◆ **Instructions for the task**: What lines of the data include the string "histogram"? Copy them all.

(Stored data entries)
---*---

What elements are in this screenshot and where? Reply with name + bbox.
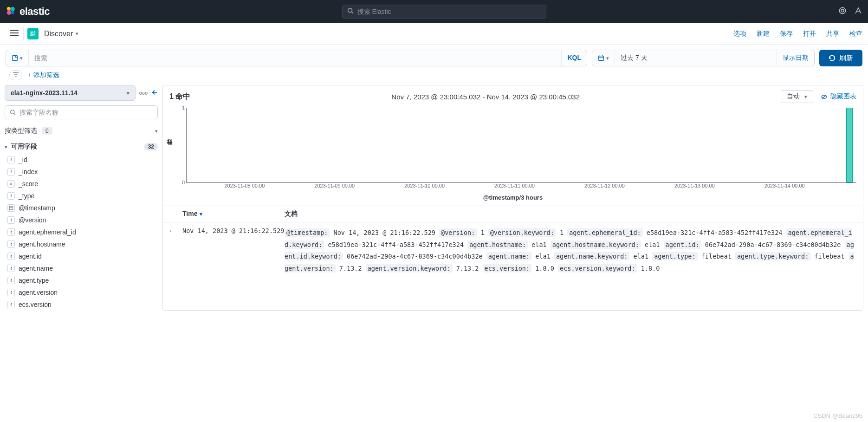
svg-point-6 (839, 7, 846, 14)
nav-toggle[interactable] (6, 27, 24, 40)
row-source: @timestamp: Nov 14, 2023 @ 21:16:22.529 … (285, 227, 856, 275)
field-type-filter[interactable]: 按类型筛选 0 ▾ (5, 124, 158, 138)
main-row: ela1-nginx-2023.11.14 ▾ ooo 按类型筛选 0 ▾ ▾ … (0, 85, 868, 311)
expand-row[interactable]: › (169, 227, 182, 275)
results-header: 1 命中 Nov 7, 2023 @ 23:00:45.032 - Nov 14… (163, 85, 863, 108)
chevron-down-icon: ▾ (804, 94, 807, 100)
menu-inspect[interactable]: 检查 (849, 30, 862, 38)
svg-point-1 (10, 7, 15, 12)
time-picker[interactable]: ▾ 过去 7 天 显示日期 (592, 50, 815, 66)
global-header: elastic (0, 0, 868, 23)
table-row: › Nov 14, 2023 @ 21:16:22.529 @timestamp… (163, 222, 863, 279)
field-item[interactable]: @timestamp (5, 202, 158, 214)
text-type-icon: t (7, 277, 15, 284)
global-search[interactable] (342, 5, 546, 19)
search-icon (347, 7, 354, 15)
field-item[interactable]: t_index (5, 166, 158, 178)
field-item[interactable]: t_type (5, 190, 158, 202)
field-item[interactable]: tagent.ephemeral_id (5, 226, 158, 238)
field-item[interactable]: t@version (5, 214, 158, 226)
histogram-bar[interactable] (846, 108, 853, 182)
text-type-icon: t (7, 289, 15, 296)
query-input-wrap (29, 50, 561, 66)
histogram-chart[interactable]: 计数 1 0 2023-11-08 00:002023-11-09 00:002… (163, 108, 863, 191)
field-item[interactable]: tagent.version (5, 286, 158, 299)
help-icon[interactable] (854, 6, 862, 16)
menu-options[interactable]: 选项 (733, 30, 746, 38)
svg-point-2 (7, 10, 12, 15)
svg-point-0 (7, 7, 11, 11)
x-axis-label: @timestamp/3 hours (163, 191, 863, 206)
field-search-input[interactable] (19, 109, 153, 116)
timerange-display: Nov 7, 2023 @ 23:00:45.032 - Nov 14, 202… (198, 93, 773, 101)
app-bar: 默 Discover ▾ 选项 新建 保存 打开 共享 检查 (0, 23, 868, 45)
query-bar: ▾ KQL ▾ 过去 7 天 显示日期 刷新 (0, 45, 868, 66)
chevron-down-icon: ▾ (5, 144, 7, 149)
filter-icon[interactable] (9, 70, 22, 80)
col-doc[interactable]: 文档 (285, 210, 856, 218)
time-value[interactable]: 过去 7 天 (615, 50, 777, 66)
field-list: t_idt_index#_scoret_type@timestampt@vers… (5, 154, 158, 311)
menu-new[interactable]: 新建 (757, 30, 770, 38)
field-item[interactable]: tagent.id (5, 250, 158, 262)
field-item[interactable]: t_id (5, 154, 158, 166)
app-name[interactable]: Discover ▾ (44, 30, 78, 38)
chevron-down-icon: ▾ (155, 128, 158, 134)
svg-point-4 (348, 8, 352, 13)
field-item[interactable]: tagent.type (5, 274, 158, 286)
chevron-down-icon: ▾ (76, 31, 78, 37)
col-time[interactable]: Time▼ (182, 210, 285, 218)
number-type-icon: # (7, 180, 15, 188)
query-input[interactable] (34, 54, 556, 62)
sidebar-collapse-icon[interactable] (151, 89, 158, 97)
svg-rect-12 (13, 56, 18, 61)
newsfeed-icon[interactable] (838, 6, 847, 16)
chevron-down-icon: ▾ (20, 55, 23, 61)
sidebar: ela1-nginx-2023.11.14 ▾ ooo 按类型筛选 0 ▾ ▾ … (5, 85, 158, 311)
hit-count: 1 命中 (169, 92, 190, 102)
svg-point-21 (11, 110, 14, 114)
calendar-button[interactable]: ▾ (592, 50, 615, 66)
hide-chart[interactable]: 隐藏图表 (821, 92, 856, 101)
svg-line-5 (351, 12, 353, 14)
interval-select[interactable]: 自动 ▾ (781, 90, 813, 103)
text-type-icon: t (7, 240, 15, 248)
sidebar-sort-icon[interactable]: ooo (139, 90, 148, 96)
query-lang-toggle[interactable]: KQL (561, 50, 587, 66)
field-item[interactable]: #_score (5, 178, 158, 190)
chevron-down-icon: ▾ (606, 55, 609, 61)
saved-query-button[interactable]: ▾ (6, 50, 29, 66)
row-time: Nov 14, 2023 @ 21:16:22.529 (182, 227, 285, 275)
field-item[interactable]: tecs.version (5, 299, 158, 311)
sort-desc-icon: ▼ (198, 211, 203, 217)
svg-line-22 (14, 113, 15, 115)
filter-bar: + 添加筛选 (0, 66, 868, 85)
svg-rect-13 (599, 56, 604, 61)
field-item[interactable]: tagent.name (5, 262, 158, 274)
index-pattern-select[interactable]: ela1-nginx-2023.11.14 ▾ (5, 85, 136, 101)
svg-point-7 (841, 9, 844, 12)
text-type-icon: t (7, 168, 15, 175)
results-panel: 1 命中 Nov 7, 2023 @ 23:00:45.032 - Nov 14… (162, 85, 863, 311)
text-type-icon: t (7, 265, 15, 272)
menu-save[interactable]: 保存 (780, 30, 793, 38)
doc-table-header: Time▼ 文档 (163, 206, 863, 222)
brand-text: elastic (19, 6, 50, 18)
available-fields-header[interactable]: ▾ 可用字段 32 (5, 138, 158, 154)
text-type-icon: t (7, 192, 15, 200)
space-badge[interactable]: 默 (27, 28, 39, 39)
add-filter[interactable]: + 添加筛选 (28, 71, 59, 79)
svg-rect-23 (9, 207, 13, 210)
brand-logo[interactable]: elastic (6, 6, 50, 18)
query-group: ▾ KQL (6, 50, 587, 66)
menu-open[interactable]: 打开 (803, 30, 816, 38)
text-type-icon: t (7, 228, 15, 236)
field-search[interactable] (5, 105, 158, 119)
elastic-logo-icon (6, 6, 16, 17)
menu-share[interactable]: 共享 (826, 30, 839, 38)
refresh-button[interactable]: 刷新 (819, 50, 862, 66)
global-search-input[interactable] (357, 8, 541, 15)
date-type-icon (7, 204, 15, 212)
field-item[interactable]: tagent.hostname (5, 238, 158, 250)
show-dates[interactable]: 显示日期 (777, 50, 814, 66)
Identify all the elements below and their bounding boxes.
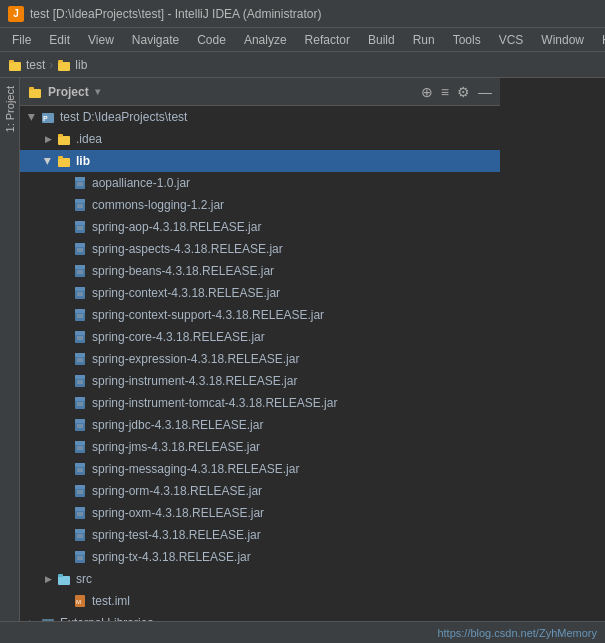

---*---

◆ **Written response**:
histogram-bar[interactable] (846, 108, 853, 182)
histogram-chart[interactable]: 计数 1 0 2023-11-08 00:002023-11-09 00:002… (163, 108, 863, 191)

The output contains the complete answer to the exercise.